2013 IEEE International Conference on Bioinformatics and Biomedicine (BIBM) (2013)
Dec. 18, 2013 to Dec. 21, 2013
Pei-Yuan Zhou , Department of Computing, The Hong Kong Polytechnic University, Hung Horn, Kowloon, Hong Kong
En-Shiun Annie Lee , Systems Design Engineering, University of Waterloo Waterloo, Ontario, Canada
Andrew K. C. Wong , Systems Design Engineering, University of Waterloo Waterloo, Ontario, Canada
Discovering protein patterns for amino acids and their biochemical properties is important for revealing the underlying biophysical models. From this, pattern clustering was introduced in order to relate the discovered protein patterns to taxonomic classes in a localized region of a protein. This paper proposes an algorithm to synthesize and re-group pattern clusters, maximizing their separability in order to reveal class characteristics of the localized region of the protein based on our previous work. To evaluate the pattern clustering and regrouping pattern clusters results, we introduce three evaluation measures: F-measure, class entropy measure, and attribute entropy measure.
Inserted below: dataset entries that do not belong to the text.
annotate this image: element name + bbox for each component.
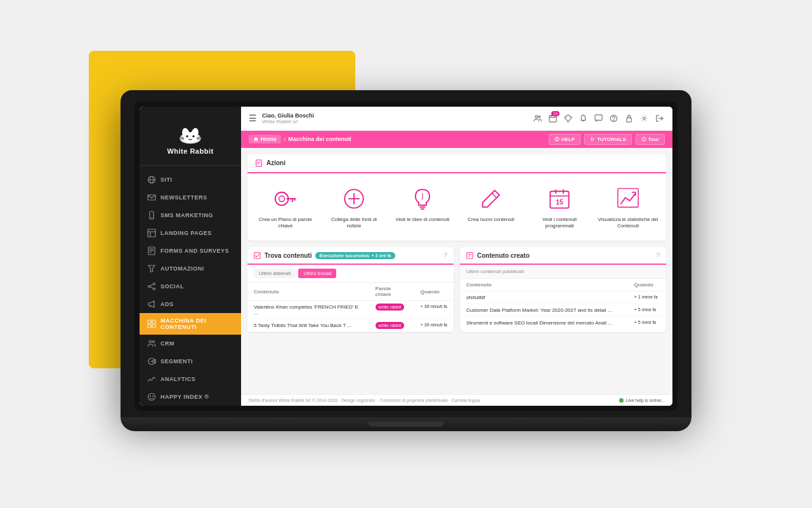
tab-abbinati[interactable]: Ultimi abbinati	[254, 269, 296, 278]
row2-when: + 39 minuti fa	[414, 319, 454, 332]
topbar-diamond-icon[interactable]	[562, 112, 573, 124]
action-icon-wrap-1	[340, 185, 368, 213]
execution-badge: Esecuzione successiva: + 3 ore fa	[315, 252, 395, 259]
sidebar-label-automazioni: AUTOMAZIONI	[160, 265, 204, 272]
help-button[interactable]: HELP	[549, 134, 580, 145]
breadcrumb-current: Macchina dei contenuti	[288, 136, 351, 142]
sidebar-item-automazioni[interactable]: AUTOMAZIONI	[140, 260, 241, 277]
table-row: Customer Data Platform Market: Year 2020…	[460, 304, 666, 317]
svg-rect-51	[626, 117, 631, 122]
pencil-icon	[477, 185, 505, 213]
sidebar-item-segmenti[interactable]: SEGMENTI	[140, 352, 241, 370]
sidebar-item-sms[interactable]: SMS MARKETING	[140, 206, 241, 224]
svg-marker-46	[564, 114, 571, 121]
laptop-base	[121, 417, 691, 431]
sidebar-label-newsletters: NEWSLETTERS	[160, 194, 207, 201]
action-piano-parole[interactable]: Crea un Piano di parole chiave	[252, 182, 318, 232]
laptop-body: White Rabbit SITI NEWSLETTERS	[121, 90, 691, 417]
topbar-calendar-icon[interactable]: 15	[547, 112, 558, 124]
scene: White Rabbit SITI NEWSLETTERS	[0, 0, 812, 508]
action-label-5: Visualizza le statistiche dei Contenuti	[598, 217, 658, 230]
lightbulb-icon	[409, 185, 436, 213]
live-help: Live help is online...	[619, 398, 665, 403]
sidebar-item-landing[interactable]: LANDING PAGES	[140, 224, 241, 242]
svg-point-35	[153, 340, 155, 342]
svg-point-41	[538, 116, 540, 117]
laptop: White Rabbit SITI NEWSLETTERS	[121, 90, 691, 431]
svg-point-50	[613, 119, 613, 120]
topbar-lock-icon[interactable]	[623, 112, 634, 124]
svg-marker-56	[591, 137, 594, 141]
sidebar-label-forms: FORMS AND SURVEYS	[160, 248, 229, 254]
sidebar-item-forms[interactable]: FORMS AND SURVEYS	[140, 242, 241, 260]
topbar-exit-icon[interactable]	[653, 112, 665, 124]
svg-point-4	[186, 135, 188, 137]
action-icon-wrap-0	[272, 185, 299, 213]
contenuto-header-left: Contenuto creato	[466, 252, 530, 259]
users-icon	[147, 339, 156, 348]
ultimi-pubblicati-label: Ultimi contenuti pubblicati	[466, 269, 524, 274]
tutorials-button[interactable]: TUTORIALS	[584, 134, 632, 145]
sidebar-item-newsletters[interactable]: NEWSLETTERS	[140, 189, 241, 206]
svg-rect-82	[467, 253, 473, 258]
svg-rect-48	[594, 114, 601, 119]
help-label: HELP	[561, 137, 575, 142]
col-contenuto-1: Contenuto	[247, 283, 369, 301]
keyword-badge-2: white rabbit	[376, 322, 405, 329]
sidebar-item-siti[interactable]: SITI	[140, 171, 241, 189]
action-collega-fonti[interactable]: Collega delle fonti di notizie	[321, 182, 387, 232]
sidebar-item-crm[interactable]: CRM	[140, 335, 241, 352]
cc-row3-when: + 5 mesi fa	[628, 317, 666, 330]
app-footer: Diritto d'autore White Rabbit Srl © 2014…	[241, 394, 672, 406]
key-icon	[272, 185, 299, 213]
sidebar-item-social[interactable]: SOCIAL	[140, 277, 241, 295]
topbar-bell-icon[interactable]	[577, 112, 589, 124]
topbar-left: ☰ Ciao, Giulia Boschi White Rabbit srl	[249, 112, 314, 124]
rabbit-logo-icon	[174, 119, 206, 145]
file-icon	[255, 159, 263, 167]
sidebar-label-siti: SITI	[160, 177, 173, 183]
row1-when: + 39 minuti fa	[414, 301, 454, 319]
col-keyword: Parola chiave	[369, 283, 414, 301]
trova-info-icon[interactable]: ?	[443, 251, 447, 259]
action-programmati[interactable]: 15 Vedi i contenuti programmati	[527, 182, 593, 232]
sidebar-navigation: SITI NEWSLETTERS SMS MARKETING	[140, 171, 241, 406]
sidebar-item-ads[interactable]: ADS	[140, 295, 241, 313]
topbar-question-icon[interactable]	[608, 112, 619, 124]
sidebar-item-analytics[interactable]: ANALYTICS	[140, 370, 241, 388]
action-statistiche[interactable]: Visualizza le statistiche dei Contenuti	[595, 182, 661, 232]
svg-point-26	[154, 288, 155, 290]
svg-line-27	[150, 284, 153, 285]
action-idee[interactable]: Vedi le Idee di contenuti	[390, 182, 455, 232]
app-container: White Rabbit SITI NEWSLETTERS	[140, 107, 672, 406]
svg-point-34	[149, 340, 152, 343]
sidebar-logo-text: White Rabbit	[167, 147, 213, 155]
actions-grid: Crea un Piano di parole chiave	[247, 173, 666, 241]
plus-circle-icon	[340, 185, 368, 213]
hamburger-icon[interactable]: ☰	[249, 113, 257, 123]
device-icon	[147, 211, 156, 220]
topbar-users-icon[interactable]	[532, 112, 543, 124]
segment-icon	[147, 357, 156, 366]
trova-header-text: Trova contenuti	[265, 252, 311, 259]
globe-icon	[147, 175, 156, 184]
trova-header-left: Trova contenuti Esecuzione successiva: +…	[254, 252, 395, 259]
breadcrumb-home[interactable]: Home	[249, 135, 281, 144]
row1-content: Valentino Khan completes 'FRENCH FRIED' …	[247, 301, 369, 319]
contenuto-info-icon[interactable]: ?	[656, 251, 660, 259]
trova-contenuti-card: Trova contenuti Esecuzione successiva: +…	[247, 247, 454, 332]
row1-keyword: white rabbit	[369, 301, 414, 319]
topbar-settings-icon[interactable]	[638, 112, 650, 124]
topbar-chat-icon[interactable]	[593, 112, 604, 124]
row2-content: 5 Tasty Tidbits That Will Take You Back …	[247, 319, 369, 332]
tab-trovati[interactable]: Ultimi trovati	[298, 269, 336, 278]
sidebar-item-macchina[interactable]: MACCHINA DEI CONTENUTI	[140, 313, 241, 335]
action-nuovi-contenuti[interactable]: Crea nuovi contenuti	[458, 182, 524, 232]
megaphone-icon	[147, 300, 156, 309]
sidebar-logo: White Rabbit	[140, 114, 241, 166]
tour-button[interactable]: Tour	[636, 134, 665, 145]
sidebar-item-happy[interactable]: HAPPY INDEX ®	[140, 388, 241, 406]
actions-card: Azioni	[247, 154, 666, 241]
breadcrumb-right: HELP TUTORIALS Tour	[549, 134, 665, 145]
breadcrumb-left: Home › Macchina dei contenuti	[249, 135, 351, 144]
To validate our proposed algorithm, experiments are run on synthetic data, protein family for amino acid attributes, and chemical property attributes. The experimental results show that: a) the result for regrouping pattern clusters is more accurate in class separation than only using pattern clustering; b) The clusters after regrouping are more distinctly separable with each other than only using pattern clustering; c) two types of pattern clusters are found, with one pertaining to distinct classes and the other associating with two or more related classes; and d) class characteristics are clearly revealed in the data subspace containing the patterns in the pattern clusters. The datasets with chemical properties show that unsupervised techniques can reveal common chemical attributes in the inherent classes as more of the common properties shared by different amino acids are taken into account
Entropy, Proteins, Clustering algorithms, Pattern clustering, Fungi, Complexity theory, Amino acids
P. Zhou, E. A. Lee and A. K. Wong, "Regrouping of pattern clusters to reveal characteristics of distinct classes and related classes," 2013 IEEE International Conference on Bioinformatics and Biomedicine(BIBM), Shanghai, China China, 2013, pp. 55-61.